La iniciativa, que mantiene una presencia constante en distintos puntos de la ciudad, se sustenta en el compromiso del voluntariado. Este año, además, se ha visto reforzada con la incorporación de nuevas personas al equipo. Tras un proceso formativo específico sobre la realidad del sinhogarismo y el acompañamiento en calle, dieciocho nuevos voluntarios se han preparado para incorporarse progresivamente a esta labor.
Según explica Lourdes Navarro, responsable de la Unidad de Calle, la formación permite comprender mejor la realidad de las personas que viven en la calle y preparar a los voluntarios para acompañarlas desde el respeto y la cercanía. «El objetivo de este acompañamiento es crear un vínculo con la persona.

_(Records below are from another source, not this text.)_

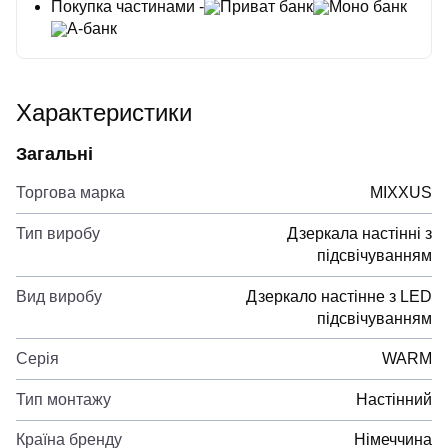
Покупка частинами -
Приват банк
Моно банк
А-банк
Характеристики
Загальні
Торгова марка
MIXXUS
Тип виробу
Дзеркала настінні з
підсвічуванням
Вид виробу
Дзеркало настінне з LED
підсвічуванням
Серія
WARM
Тип монтажу
Настінний
Країна бренду
Німеччина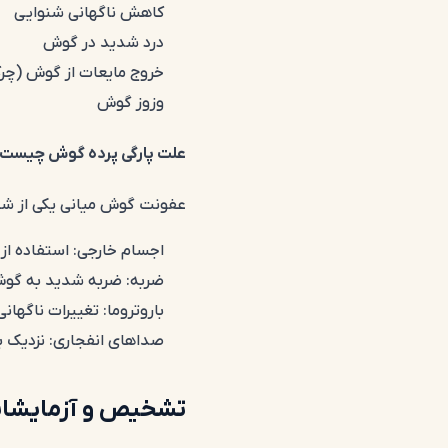
کاهش ناگهانی شنوایی
درد شدید در گوش
خروج مایعات از گوش (چر
وزوز گوش
علت پارگی پرده گوش چیست
عفونت گوش میانی یکی از شای
اجسام خارجی: استفاده از 
ضربه: ضربه شدید به گو
باروتروما
: تغییرات ناگهان
صداهای انفجاری: نزدیک 
تشخیص و آزمایشا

A partir de ese vínculo, y conforme la persona quiere o puede, apoyarla en cambios en su vida».
Siete equipos formados por catorce voluntarios
Actualmente, el programa cuenta con siete equipos formados por catorce voluntarios, distribuidos en distintas zonas de Málaga. Organizados en parejas, realizan recorridos semanales por rutas estables para mantener una presencia continuada y favorecer la creación de relaciones de confianza con las personas acompañadas.
«Principalmente estamos ahí para acompañar, escuchar y respetar los tiempos de cada persona», destaca Navarro. Una labor basada en la constancia y la cercanía que, según señala, ha logrado mantenerse a lo largo de estos 25 años gracias al compromiso continuado de numerosas personas voluntarias.
Durante 2026, este proyecto de Cáritas Diocesana de Málaga cuenta además con la colaboración de la Fundación «la Caixa», a través de su proyecto Acercando Vidas cuyo apoyo contribuye al desarrollo de esta labor de acompañamiento a personas en situación de sinhogarismo.